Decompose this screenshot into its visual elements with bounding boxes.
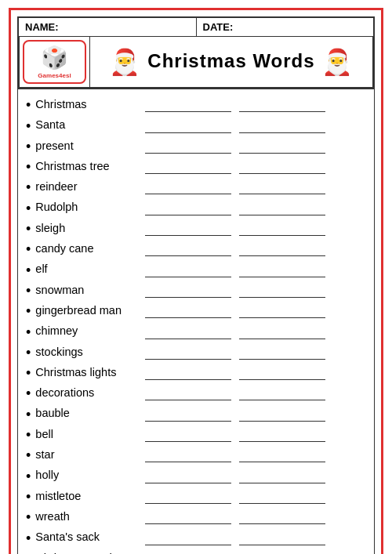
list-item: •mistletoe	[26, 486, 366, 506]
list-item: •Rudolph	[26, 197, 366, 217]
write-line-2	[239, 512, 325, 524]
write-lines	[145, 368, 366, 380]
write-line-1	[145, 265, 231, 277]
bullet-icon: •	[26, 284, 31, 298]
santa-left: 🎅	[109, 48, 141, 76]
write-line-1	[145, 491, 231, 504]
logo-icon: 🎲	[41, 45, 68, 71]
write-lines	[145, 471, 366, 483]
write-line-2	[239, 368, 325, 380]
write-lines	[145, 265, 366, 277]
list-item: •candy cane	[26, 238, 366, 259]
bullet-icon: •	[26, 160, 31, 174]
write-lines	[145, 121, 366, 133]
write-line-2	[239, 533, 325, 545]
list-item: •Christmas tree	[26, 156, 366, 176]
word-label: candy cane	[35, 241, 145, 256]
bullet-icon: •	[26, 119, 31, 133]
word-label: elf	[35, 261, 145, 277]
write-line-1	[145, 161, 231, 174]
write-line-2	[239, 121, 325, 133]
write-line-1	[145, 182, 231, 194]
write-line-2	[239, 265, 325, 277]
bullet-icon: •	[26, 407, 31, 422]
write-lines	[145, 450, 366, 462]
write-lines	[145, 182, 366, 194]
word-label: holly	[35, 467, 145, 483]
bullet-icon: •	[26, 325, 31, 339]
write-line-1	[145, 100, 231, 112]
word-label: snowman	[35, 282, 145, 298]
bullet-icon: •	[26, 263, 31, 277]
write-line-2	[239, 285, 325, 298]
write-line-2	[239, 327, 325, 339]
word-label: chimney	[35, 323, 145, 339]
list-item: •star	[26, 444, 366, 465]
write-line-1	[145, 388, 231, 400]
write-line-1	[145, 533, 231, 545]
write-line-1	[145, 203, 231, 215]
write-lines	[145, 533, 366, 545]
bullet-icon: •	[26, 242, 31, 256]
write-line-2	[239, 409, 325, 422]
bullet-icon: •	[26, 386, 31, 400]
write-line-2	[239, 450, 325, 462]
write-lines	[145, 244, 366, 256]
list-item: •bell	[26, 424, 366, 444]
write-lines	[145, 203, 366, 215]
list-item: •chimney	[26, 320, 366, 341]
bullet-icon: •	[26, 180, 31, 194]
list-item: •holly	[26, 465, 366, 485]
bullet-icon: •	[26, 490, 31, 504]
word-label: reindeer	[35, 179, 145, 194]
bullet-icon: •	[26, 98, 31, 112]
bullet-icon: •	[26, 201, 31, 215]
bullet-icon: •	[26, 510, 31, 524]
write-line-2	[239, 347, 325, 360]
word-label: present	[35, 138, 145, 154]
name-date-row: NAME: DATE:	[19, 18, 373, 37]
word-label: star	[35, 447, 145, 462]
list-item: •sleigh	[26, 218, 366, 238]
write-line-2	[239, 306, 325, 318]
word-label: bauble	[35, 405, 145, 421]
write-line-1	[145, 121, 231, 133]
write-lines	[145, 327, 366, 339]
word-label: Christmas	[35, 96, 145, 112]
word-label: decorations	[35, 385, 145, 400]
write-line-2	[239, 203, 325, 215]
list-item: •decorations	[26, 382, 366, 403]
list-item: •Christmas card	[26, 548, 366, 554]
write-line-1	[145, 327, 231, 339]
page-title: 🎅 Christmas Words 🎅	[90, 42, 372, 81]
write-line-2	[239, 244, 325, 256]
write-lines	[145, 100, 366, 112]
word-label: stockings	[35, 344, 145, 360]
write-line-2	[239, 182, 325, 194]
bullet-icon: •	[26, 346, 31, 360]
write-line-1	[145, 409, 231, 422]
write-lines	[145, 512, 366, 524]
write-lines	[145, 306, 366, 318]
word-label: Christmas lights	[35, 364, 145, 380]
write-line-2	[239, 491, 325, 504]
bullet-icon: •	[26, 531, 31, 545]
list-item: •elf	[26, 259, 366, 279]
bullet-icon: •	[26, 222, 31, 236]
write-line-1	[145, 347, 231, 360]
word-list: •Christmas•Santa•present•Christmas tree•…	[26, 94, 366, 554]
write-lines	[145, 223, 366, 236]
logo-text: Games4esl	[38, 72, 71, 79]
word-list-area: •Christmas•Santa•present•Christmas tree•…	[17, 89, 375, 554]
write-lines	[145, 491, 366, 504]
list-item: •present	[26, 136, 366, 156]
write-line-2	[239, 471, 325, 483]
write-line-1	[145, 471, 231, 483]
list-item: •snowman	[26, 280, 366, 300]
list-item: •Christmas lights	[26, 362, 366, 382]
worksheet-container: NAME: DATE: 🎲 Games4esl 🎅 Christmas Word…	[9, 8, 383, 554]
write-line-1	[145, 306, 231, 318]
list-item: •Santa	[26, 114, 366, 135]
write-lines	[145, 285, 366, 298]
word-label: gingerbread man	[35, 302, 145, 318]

=======

## To do:
From the first record to the last, transcribe everything exactly but drop the pictures.

## Exercise result:
Decompose this screenshot into its visual elements with bounding boxes.
list-item: •mistletoe	[26, 486, 366, 506]
list-item: •Rudolph	[26, 197, 366, 217]
write-line-2	[239, 512, 325, 524]
write-lines	[145, 368, 366, 380]
write-line-1	[145, 265, 231, 277]
bullet-icon: •	[26, 284, 31, 298]
santa-left: 🎅	[109, 48, 141, 76]
write-line-1	[145, 491, 231, 504]
logo-icon: 🎲	[41, 45, 68, 71]
write-lines	[145, 471, 366, 483]
write-line-2	[239, 368, 325, 380]
write-lines	[145, 265, 366, 277]
list-item: •candy cane	[26, 238, 366, 259]
bullet-icon: •	[26, 160, 31, 174]
write-lines	[145, 121, 366, 133]
write-line-2	[239, 533, 325, 545]
list-item: •Christmas tree	[26, 156, 366, 176]
word-label: candy cane	[35, 241, 145, 256]
bullet-icon: •	[26, 119, 31, 133]
word-label: elf	[35, 261, 145, 277]
write-line-1	[145, 161, 231, 174]
write-line-2	[239, 121, 325, 133]
write-line-1	[145, 182, 231, 194]
write-line-2	[239, 265, 325, 277]
bullet-icon: •	[26, 407, 31, 422]
write-lines	[145, 450, 366, 462]
write-lines	[145, 182, 366, 194]
word-label: holly	[35, 467, 145, 483]
bullet-icon: •	[26, 325, 31, 339]
write-line-1	[145, 100, 231, 112]
word-label: snowman	[35, 282, 145, 298]
bullet-icon: •	[26, 263, 31, 277]
write-line-2	[239, 285, 325, 298]
write-line-2	[239, 327, 325, 339]
word-label: chimney	[35, 323, 145, 339]
list-item: •star	[26, 444, 366, 465]
write-line-1	[145, 388, 231, 400]
write-line-1	[145, 533, 231, 545]
write-line-1	[145, 203, 231, 215]
write-lines	[145, 533, 366, 545]
bullet-icon: •	[26, 242, 31, 256]
write-line-2	[239, 409, 325, 422]
bullet-icon: •	[26, 386, 31, 400]
write-line-2	[239, 450, 325, 462]
write-lines	[145, 244, 366, 256]
list-item: •bell	[26, 424, 366, 444]
write-lines	[145, 203, 366, 215]
list-item: •chimney	[26, 320, 366, 341]
bullet-icon: •	[26, 180, 31, 194]
list-item: •holly	[26, 465, 366, 485]
bullet-icon: •	[26, 490, 31, 504]
word-label: reindeer	[35, 179, 145, 194]
bullet-icon: •	[26, 98, 31, 112]
bullet-icon: •	[26, 201, 31, 215]
bullet-icon: •	[26, 510, 31, 524]
write-line-2	[239, 347, 325, 360]
word-label: present	[35, 138, 145, 154]
name-date-row: NAME: DATE:	[19, 18, 373, 37]
word-label: star	[35, 447, 145, 462]
list-item: •sleigh	[26, 218, 366, 238]
write-line-2	[239, 306, 325, 318]
word-label: bauble	[35, 405, 145, 421]
write-line-1	[145, 121, 231, 133]
write-lines	[145, 327, 366, 339]
word-label: Christmas	[35, 96, 145, 112]
word-label: decorations	[35, 385, 145, 400]
write-line-2	[239, 203, 325, 215]
list-item: •decorations	[26, 382, 366, 403]
list-item: •Christmas card	[26, 548, 366, 554]
write-line-1	[145, 327, 231, 339]
page-title: 🎅 Christmas Words 🎅	[90, 42, 372, 81]
write-line-2	[239, 244, 325, 256]
write-lines	[145, 100, 366, 112]
word-label: stockings	[35, 344, 145, 360]
write-line-2	[239, 182, 325, 194]
bullet-icon: •	[26, 346, 31, 360]
write-line-1	[145, 409, 231, 422]
write-lines	[145, 512, 366, 524]
write-lines	[145, 306, 366, 318]
word-label: Christmas lights	[35, 364, 145, 380]
write-line-2	[239, 491, 325, 504]
bullet-icon: •	[26, 531, 31, 545]
list-item: •elf	[26, 259, 366, 279]
bullet-icon: •	[26, 222, 31, 236]
write-line-1	[145, 347, 231, 360]
word-list: •Christmas•Santa•present•Christmas tree•…	[26, 94, 366, 554]
write-lines	[145, 223, 366, 236]
logo-text: Games4esl	[38, 72, 71, 79]
word-list-area: •Christmas•Santa•present•Christmas tree•…	[17, 89, 375, 554]
write-lines	[145, 491, 366, 504]
list-item: •present	[26, 136, 366, 156]
write-line-2	[239, 471, 325, 483]
write-line-1	[145, 471, 231, 483]
list-item: •snowman	[26, 280, 366, 300]
list-item: •Christmas lights	[26, 362, 366, 382]
worksheet-container: NAME: DATE: 🎲 Games4esl 🎅 Christmas Word…	[9, 8, 383, 554]
write-line-1	[145, 306, 231, 318]
list-item: •Santa	[26, 114, 366, 135]
write-lines	[145, 285, 366, 298]
word-label: gingerbread man	[35, 302, 145, 318]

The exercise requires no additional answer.